12. Procedendo, perché logicamente prioritaria, alla valutazione congiunta dei motivi terzo e quarto, relativi alla proposizione sub b) del precedente punto 11, gli stessi sono inammissibili per violazione dell’art. 366 bis c.p.c., applicabile ratione temporis. 13. In base a tale norma, la censura con cui si deduce il motivo di cui al n. 5 dell’art. 360 c.p.c., deve all’esito della sua illustrazione esser corredata dall’esposizione chiara e sintetica del fatto controverso, in relazione al quale la motivazione si assume rispettivamente, omessa, contraddittoria, o inidonea a giustificare la decisione (cri. Cass. n. 4556 del 2009) non essendo sufficiente che lo stesso sia rilevabile dal complesso della censura proposta (cfr, Cass. n 18946 del 2009, 24255 del 2011), 14. Nella specie, peraltro, a fronte di una motivazione congrua, ancorché succinta, la ricorrente si limita a censurare la valutazione del materiale probatorio effettuata dai giudici d’appello con affermazioni inammissibilmente tendenti ad una nuova valutazione delle prove e dei fatti.
15. I motivi primo e secondo restano, in conseguenza, assorbiti: la presunzione di cui all’art 51, co 2, del dPR n. 633 del 1972 (che qui rileva venendo in considerazione solo l’IVA) secondo cui i dati e gli elementi risultanti dai conti correnti bancari sono posti a base delle rettifiche e degli accertamenti previsti dal successivo art. 54, è, infatti, a carattere relativo ed ammette la prova contraria, a carico del contribuente, circa la non riferibilità ad operazioni imponibili dei singoli movimenti bancari; prova che la CTR ha ritenuto raggiunta relativamente a tutti i conti verificati -intestati o meno che fossero alla contribuente- con accertamento di fatto inammissibilmente censurato, secondo quanto si è esposto ai punti 12-14.
16. Il quinto motivo è infondato.
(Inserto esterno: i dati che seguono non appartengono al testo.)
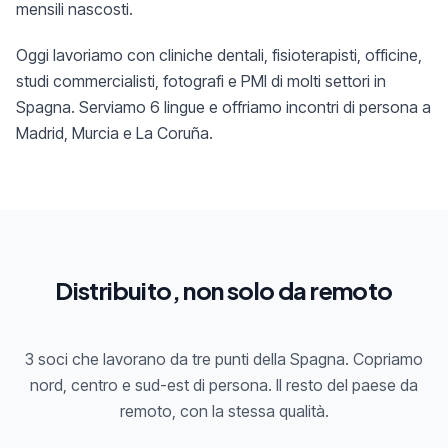
mensili nascosti.
Oggi lavoriamo con cliniche dentali, fisioterapisti, officine,
studi commercialisti, fotografi e PMI di molti settori in
Spagna. Serviamo 6 lingue e offriamo incontri di persona a
Madrid, Murcia e La Coruña.
Distribuito, non solo da remoto
3 soci che lavorano da tre punti della Spagna. Copriamo
nord, centro e sud-est di persona. Il resto del paese da
remoto, con la stessa qualità.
Le risultanze di un procedimento penale possono esser valutate dal giudice tributario, che può legittimamente porle a base del proprio convincimento, pure se questo processo è destinato a concludersi con una pronuncia non opponibile alle parti del giudizio civile, semprechè le sottoponga ad un’autonoma valutazione (cfr., da ultimo, Cass. n. 6918 del 2013).
17. Tanto si è verificato nella specie, essendosi la CTR limitata a trarre dall’emissione del decreto di archiviazione elementi di conforto della tesi cui era pervenuta, senza ritenersene vincolata né riconoscere a tale atto gli effetti della cosa giudicata, come pare sostenere la ricorrente, con censura che, peraltro, non sembra cogliere la ratio decidendi dell’impugnata sentenza.
18. Il vizio motivazionale dedotto col sesto motivo è inammissibile, perché privo del ed. quesito di fatto. In relazione ad esso valgono le argomentazioni esposte ai punti 12-14.
19. In relazione al tempo in cui si è formata la giurisprudenza, le spese del giudizio vanno interamente compensate tra le parti.
P.Q.M.
Rigetta il ricorso relativo all’IVA, e, decidendo sul ricorso relativo alle imposte dirette, dichiara la nullità dei giudizi di merito, cassa sul punto le sentenze di entrambi i gradi e rinvia le parti ad altra sezione della CTP di Genova. Compensa le spese dell’intero giudizio.